Danielle (Rachel Sennott) is a young bisexual Jewish woman who goes with her parents to the shiva of a family friend. There she sparks with long-term friend and one-time sex partner Maya (Molly Gordon), while under the on-again off-again glare of her parents.
While Danielle’s father, Joel (the mighty Fred Melamed) is a rather harmless, buffoonish presence, it is her mother Debbie (Polly Draper) that our fledgling protagonist bristles with most frequently. Debbie’s declaration that she is “so open minded” is icily passive-aggressive, while she’s far happier throwing out barbs like “You look like Gwyneth Paltrow on food stamps and not in a good way”. It’s a wonderfully acidic sketch of a mother/daughter relationship.
Shiva Baby is peppered with wry observations of the generational gap; the conservative values of boomers verses Gen Z’s progressive politics in which the study of gender identities and feminism are legitimate choices that wearily require constant defense. The disparity between the two viewpoints allows for plenty of eye-rolling on both sides of the aisle, and Seligman is smart enough to find humour at the expense of all.
The film embraces and roasts the trappings of Jewish tradition in equal measure, but you don’t need a code-wheel to crack it open. Any black sheep of any family can relate to the jumble of half-truths that are circulated about Danielle because her relatives are starved of water-tight information. She is constantly battling against the contradictory word-of-mouth narratives that have been written about her. It all amasses into a scruffy, patchwork identity. A cut on her thigh comes to feel like a potent metaphor for the open wounds in her self-esteem.
But, importantly, we are not here to pity her.
Seligman’s movie is tight (77 minutes) and prickly. Her camera roams with her performers, while the music from Ariel Marx plucks strings that vibrate alongside Danielle’s bitchy bad temper and litany of embarrassments.
At this sombre ceremony, Danielle discovers that her sometime transactional sex partner Max (Danny Deferrari) is married with children and that all of them are also present. Seligman internalises Danielle’s combustion by placing her or those she eavesdrops at odds in the suburban space, alternately framed in deep background and even out of focus. These crowded rooms come to feel awkwardly over-populated and claustrophobic; an echo of Danielle’s own disharmony. Then, inevitably, she pays off her set-ups with a succession of collisions. It’s a riot.
Puckish Amerian indies are ten-a-penny at the moment, but Seligman’s offering (which has the callous, slutty charm and truisms of a developmental Fleabag, brimming with “fuck this” honesty) comfortably sits near the top of the current crop.
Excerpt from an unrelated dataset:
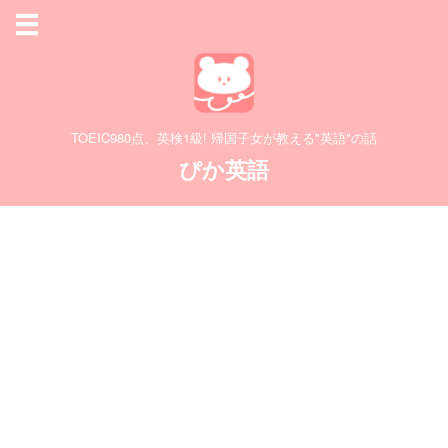
TOEIC980点、英検1級! 帰国子女が教える"英語"の話
ぴか英語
A sex-positive, bitch-positive miniature odyssey of awkward exchanges, cringe comedy, clashing sensibilities and to-die-for dialogue. Danielle is a wonderfully messy invention; the kind of woman who’ll take nude selfies in the bathroom at a mourning ceremony and Sennott tears through the material given to her like lightning.
If you enjoy the potential of an hour and fifteen minute anxiety attack (but, y’know, a fun one with orgasms n shit), then this is really one to look out for. MUBI are killing it lately with their acquisitions.